どんなに格好悪くても、もう言ってしまえ、だ。
「きっかけは小さい頃に読んだ漫画だった...かな。その話に出てくる女の子はさ、身体に似合わない長槍を使うキャラクターなんだけど遠心力なんかを利用しながら戦場で暴れる姿がカッコ良かったのを覚えてる。重い槍をさ、足で蹴りながら振り回すんだぜ?そのせいか分からないけど、モンスターを狩るゲームでも女性キャラ選んで、大剣とか大斧とかばっか使ってたな。武器を持つと重いせいかすげーノロノロ動く癖に、いざ戦闘ってなるとそれこそ、武器の重さを利用した流れるような動作で武器を振り回すんだよ。それもカッコ良くてさ...戦う美少女っていうと身軽なイメージがけっこうあるけど、やっぱり大きな武器とのギャップ?それがカッコ良さを引き立ててる気がするんだよな。で!この世界に来たときに、思ったのが"戦う美少女"を見られるんじゃないか!って!でも、実際問題、やっぱり美少女が重い武器を使うのって筋力っていう壁があるのか、全然そんな子いないんだよな...軽装備の子は何人かいたんだけど。細い剣とか弓とか...まぁ、あれはあれでいいものだけど、残念なのは否定できなかった...弓もさ、同じ遠距離ならどちらかというと銃なんかの方がカッコいいと思わない?柔らかそうな感じの美少女が銃っていう武骨な物を持ってる姿だけでも、ドキッとするよな。やっぱりギャップがポイントなのな。大きな武器といい、銃といい。銃=メカっていう要素が男のロマンを感じさせてる説もある。それから魔術師ってのも美少女の定番だよな。
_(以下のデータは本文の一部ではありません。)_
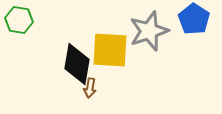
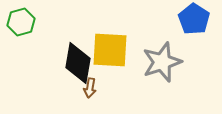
green hexagon: moved 2 px right, 2 px down; rotated 24 degrees counterclockwise
gray star: moved 13 px right, 31 px down
black diamond: moved 1 px right, 1 px up
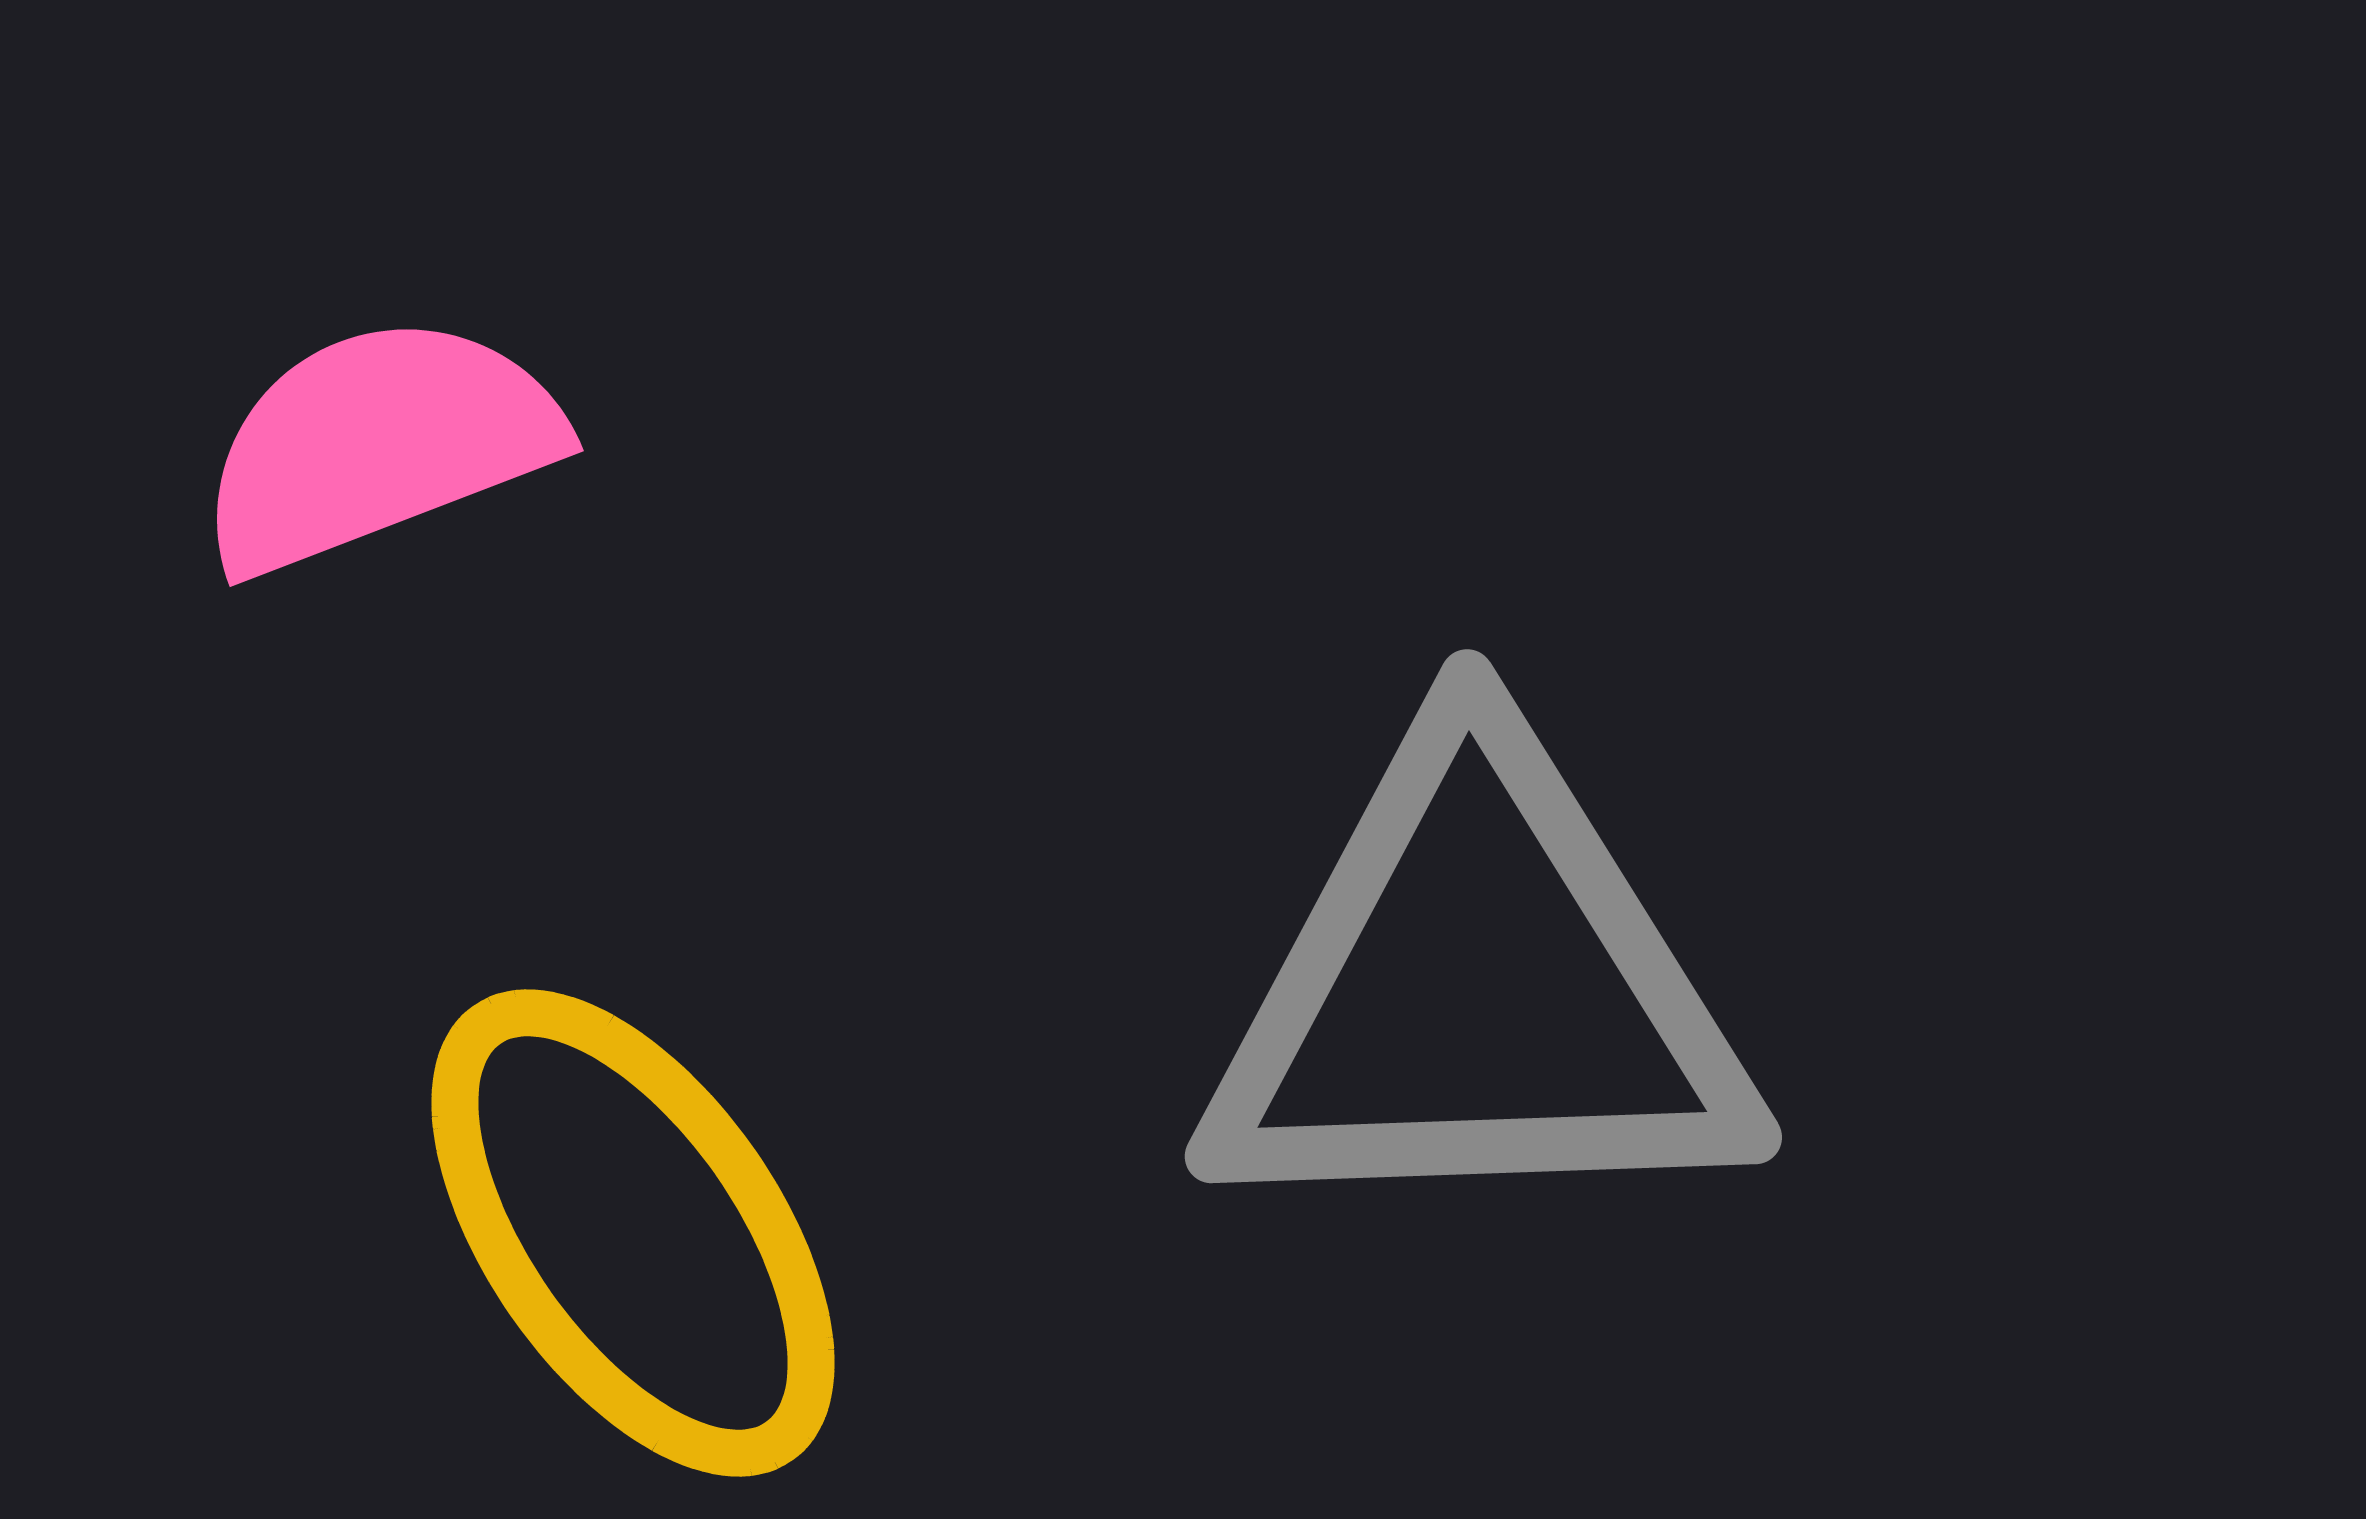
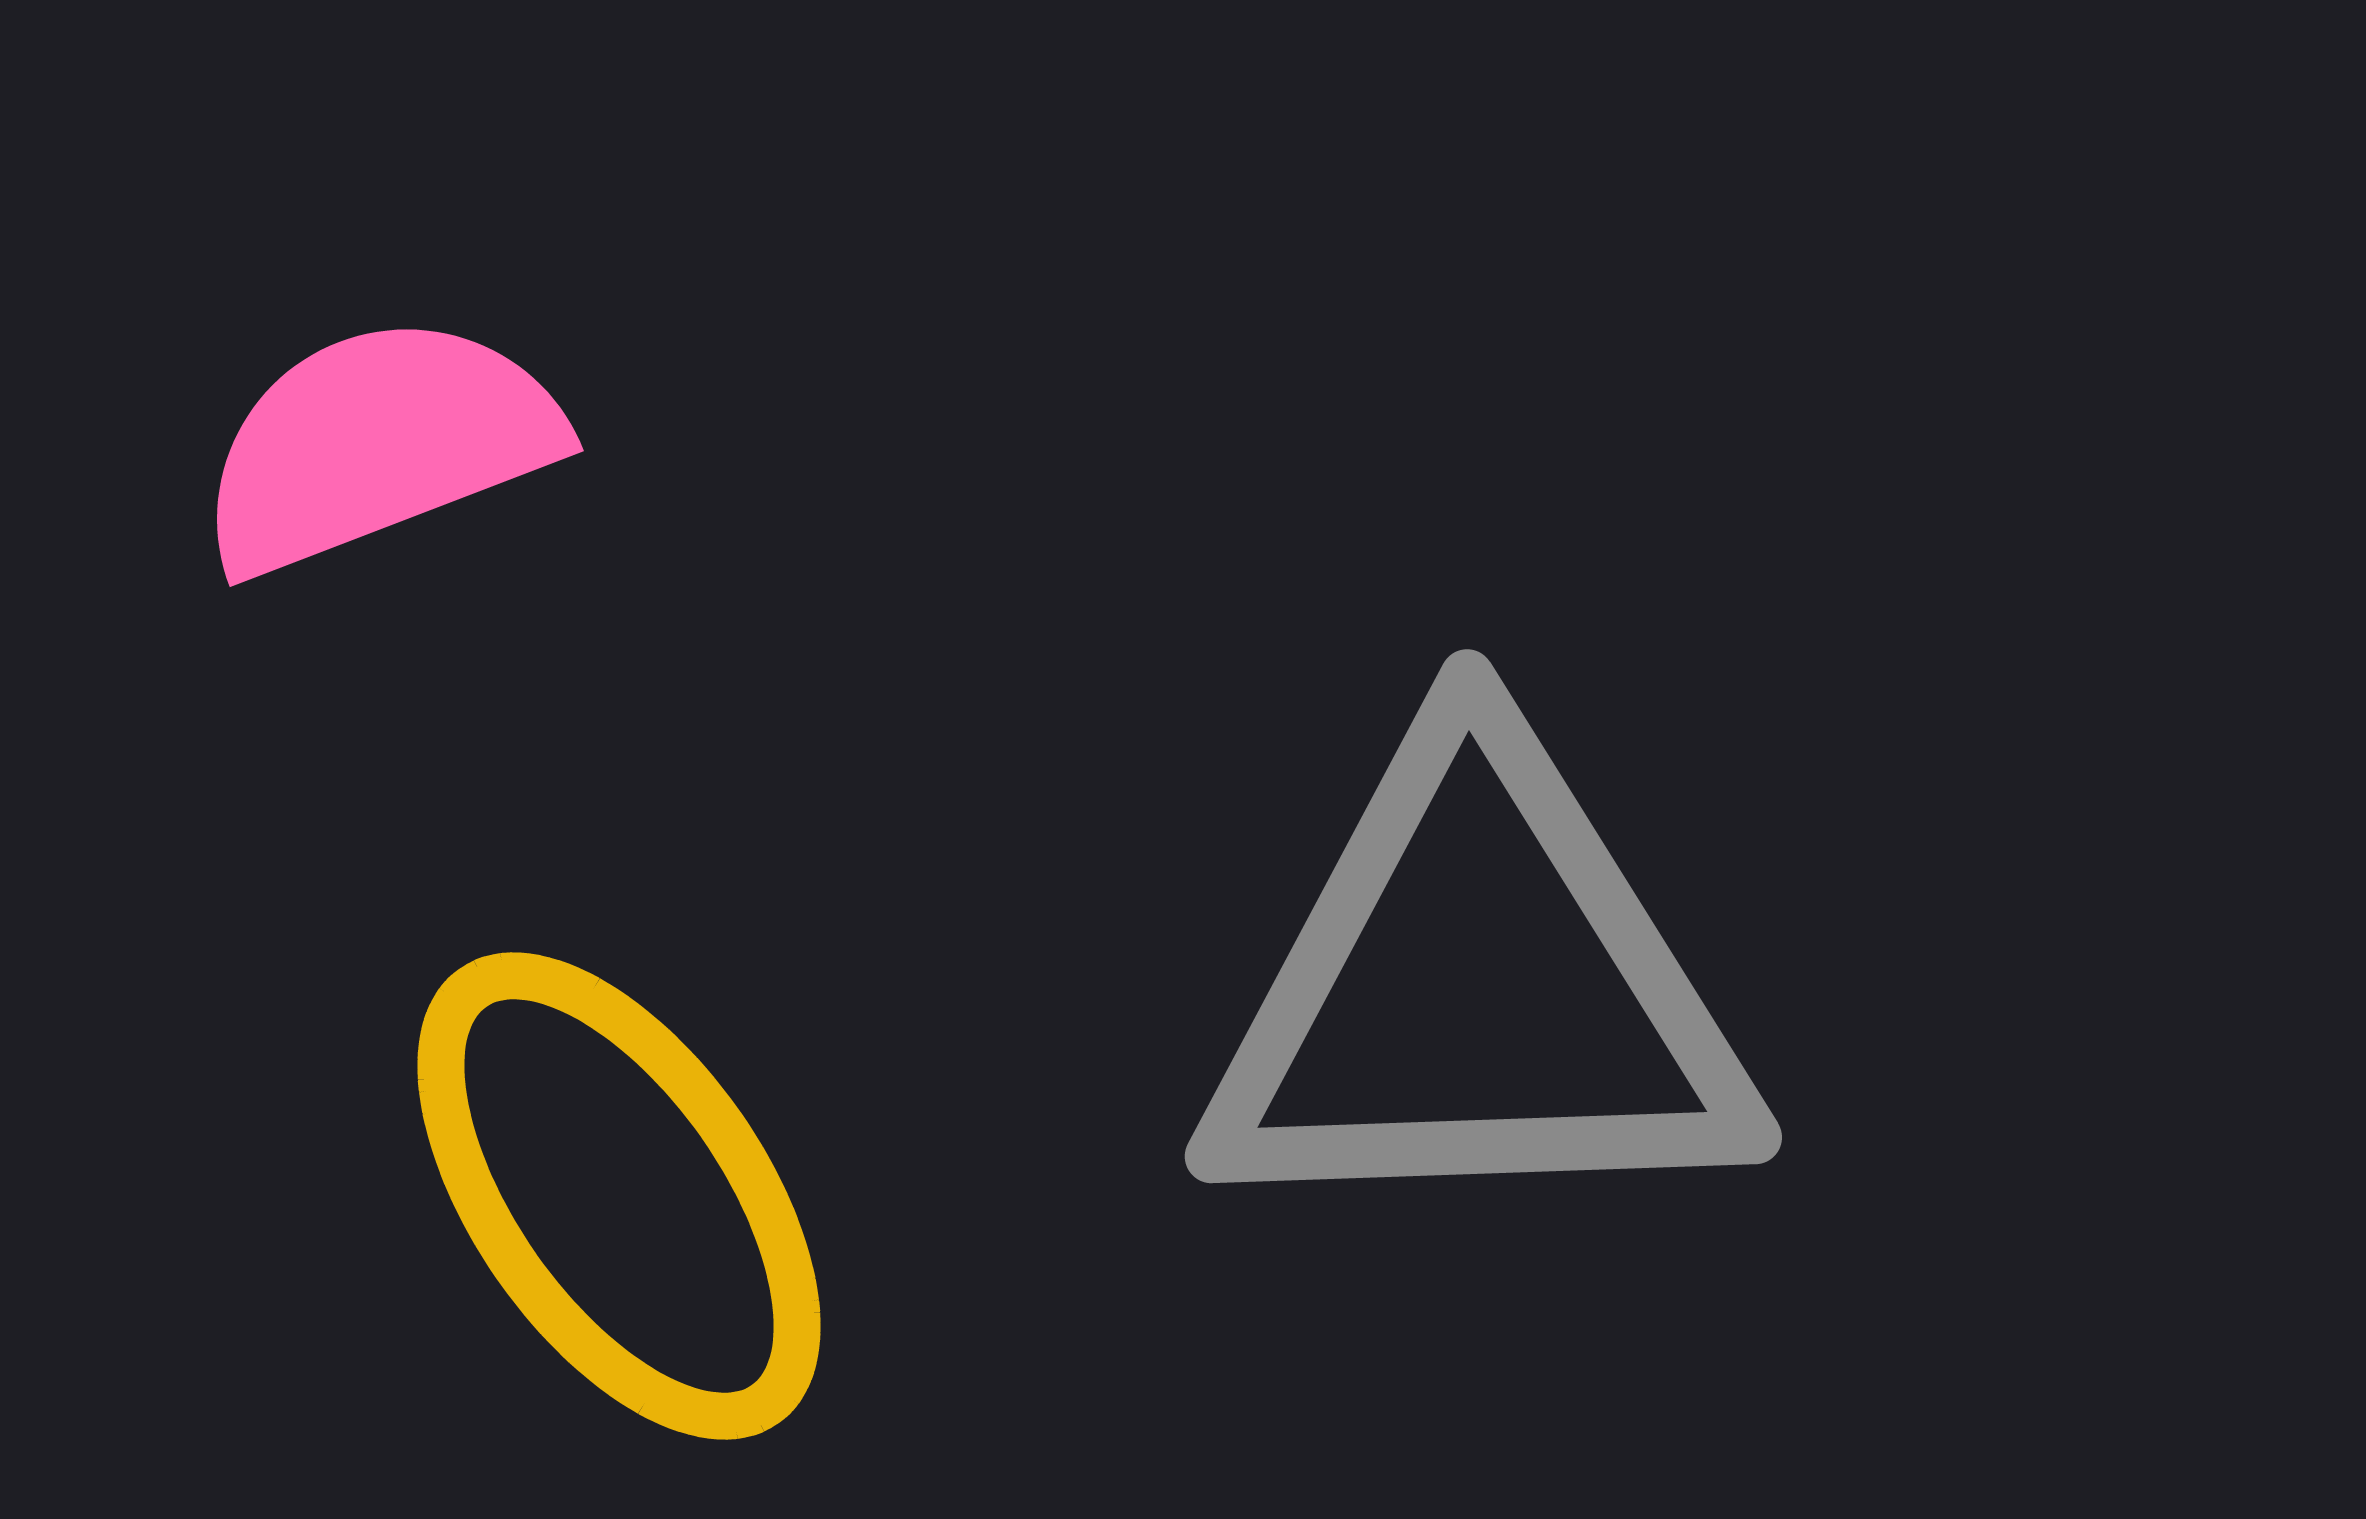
yellow ellipse: moved 14 px left, 37 px up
全てを焼き尽くすような大魔法のシーンなんか、詠唱と相まって、テンション上がるし...あ、詠唱っていえば声もいいんだよ!優しそうでも、凛々しくても、可愛らしくてもいいんだけど、戦ってる時の声は普段とは違った凛々しさを感じさせてくれるし....えっと...それか、ら...そのぉ...」
(って、し、しまった。つい、夢中にいらんことまだ喋ってた。)
彼女の質問の中に俺の性癖まで含まれているわけもないのに、何をウキウキと語っているんだ俺は。
恐る恐る、ナナイナを見れば何かを考え込んでいる様子だ。
「……」
ナナイナさん?
そんなに考え込んでどうしたの?
「えっと、という訳なんですが……えーっと」
沈黙が辛い。
しまった。
やってしまった。
彼女の『何故奴隷を買ったのか』という質問に対する答えなんて、『君が必要だった』とでも言えば良かったんだ。それをいらんことまで口走って…何やってんだよぉ、俺ぇ
頭を抱えるしかない。
顔から火が出るほどに熱い。
穴があったら入りたい。
ポコっと横に小さな穴が出来上がる音が鳴る。
とても人が入れないだろう、その穴の小ささに自分の情けなさを思い知らされた所でナナイナが口を開いた。
「私に……あは、あははは、ふふ、あはは…はは…」
「え」
予想外の笑い声に俺の方が動揺してしまう。
「ふふ、あはは…ぅ、コウメイ様が何言ってるのかほっとんど分からない。」
「あ、まぁ、そう、だよな。悪い。あー、要は…」
「でも、私が必要なんでしょ?私に戦って欲しいんだよね?そのくらいしか分からなかったけど合ってる?」
「え?あ?はい……そうだけど……それだけ?」
責任感もなく奴隷を買うな、とか。
買った理由が趣味だなんて私を馬鹿にしてるの、とか。
戦う美少女が好きなんて気持ち悪い、とか。
ないんすか?
「それだけって他に何かあるの?他、えっと…他…コウメイ様は戦ってる美少女が……あ、私が美少女かはちょっと自信ない……でも、とにかく私に戦って欲しくて私を買ったんでしょ?え?やっぱり間違ってる?」
「いや、合ってるけど……そんなしょーもない理由でナナイナを買ったんだぞ?呆れるとか怒るとかないんすか?」
「奴隷を買う理由なんて皆、自分の事しか考えてないしょうもない理由ばっかりだと思うけど。それに…」
「それに?」
「この足と腕をくれた時から身体も心もあげるって決めたんだもん。私、戦うよ。まっかせて♪」
髪色よりも赤く染まる瞳から目が離せない。
故に、俺は誓う。。
一生、君を大事にすると。
いや、一生は無理かもって言ったばかりだけど。
そういう気概は大事。
兎に角
「ありがとうございます!!」
「立場逆だよ?」
床に平伏す俺をナナイナが笑っていた。